Print only the lines below from the one with "Panel de usuario" to the one with "40 cours de Vincennes – 75012 Paris", both included, exactly as they stand. Leave pictures out.

THE RECORDS -
--- --- ---

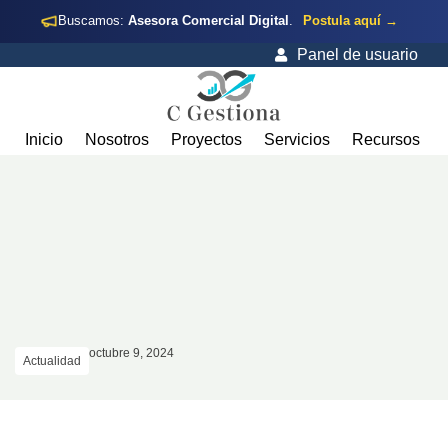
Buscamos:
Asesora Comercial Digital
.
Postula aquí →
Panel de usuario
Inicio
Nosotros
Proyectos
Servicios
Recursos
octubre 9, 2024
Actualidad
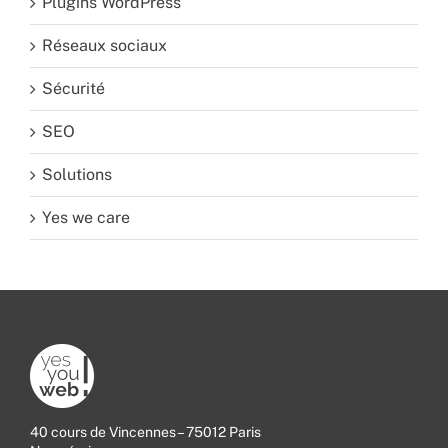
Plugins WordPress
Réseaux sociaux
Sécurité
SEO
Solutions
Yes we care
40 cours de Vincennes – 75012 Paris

--- --- ---

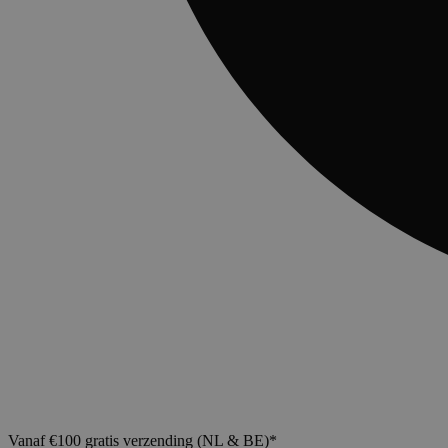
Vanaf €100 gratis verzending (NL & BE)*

--- --- ---

ANSWER SPACE -
Panel de usuario
Inicio
Nosotros
Proyectos
Servicios
Recursos
octubre 9, 2024
Actualidad
Plugins WordPress
Réseaux sociaux
Sécurité
SEO
Solutions
Yes we care
40 cours de Vincennes – 75012 Paris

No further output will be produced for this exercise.